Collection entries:
*** Block opens ***
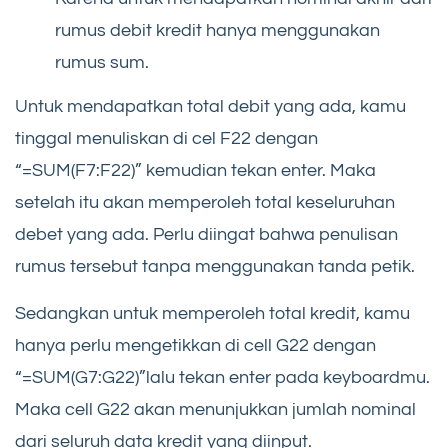
rumus debit kredit hanya menggunakan
rumus sum.
Untuk mendapatkan total debit yang ada, kamu
tinggal menuliskan di cel F22 dengan
“=SUM(F7:F22)” kemudian tekan enter. Maka
setelah itu akan memperoleh total keseluruhan
debet yang ada. Perlu diingat bahwa penulisan
rumus tersebut tanpa menggunakan tanda petik.
Sedangkan untuk memperoleh total kredit, kamu
hanya perlu mengetikkan di cell G22 dengan
“=SUM(G7:G22)”lalu tekan enter pada keyboardmu.
Maka cell G22 akan menunjukkan jumlah nominal
dari seluruh data kredit yang diinput.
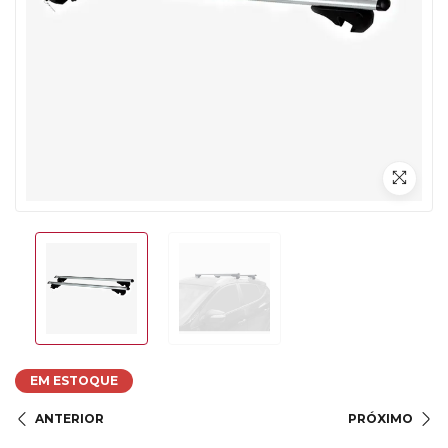
EM ESTOQUE
ANTERIOR
PRÓXIMO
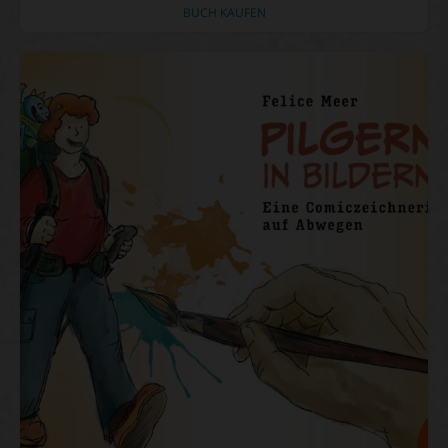
BUCH KAUFEN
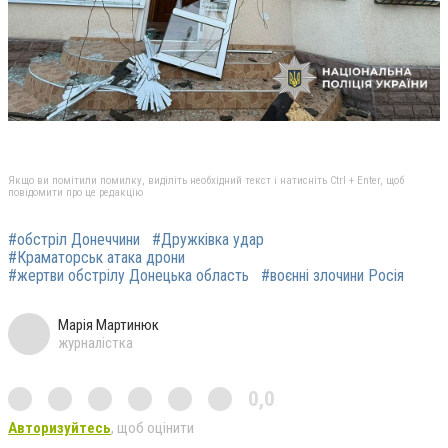
Якщо ви помітили помилку, виділіть необхідний текст і натисніть Ctrl + Enter, щоб
повідомити про це редакцію
#обстріл Донеччини
#Дружківка удар
#Краматорськ атака дрони
#жертви обстрілу Донецька область
#воєнні злочини Росія
Марія Мартинюк
журналістка
0,0
Авторизуйтесь
, щоб оцінити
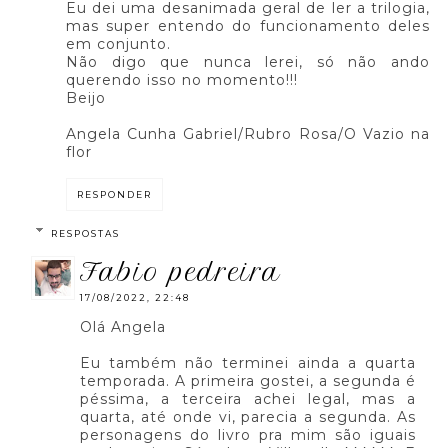
Eu dei uma desanimada geral de ler a trilogia,
mas super entendo do funcionamento deles
em conjunto.
Não digo que nunca lerei, só não ando
querendo isso no momento!!!
Beijo
Angela Cunha Gabriel/Rubro Rosa/O Vazio na
flor
RESPONDER
RESPOSTAS
fabio pedreira
17/08/2022, 22:48
Olá Angela
Eu também não terminei ainda a quarta
temporada. A primeira gostei, a segunda é
péssima, a terceira achei legal, mas a
quarta, até onde vi, parecia a segunda. As
personagens do livro pra mim são iguais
*** Block closes ***
» EXERCISE OBJECTIVE
Going through the entries above, show each line that contains "cell".

» YOUR RESPONSE
hanya perlu mengetikkan di cell G22 dengan
Maka cell G22 akan menunjukkan jumlah nominal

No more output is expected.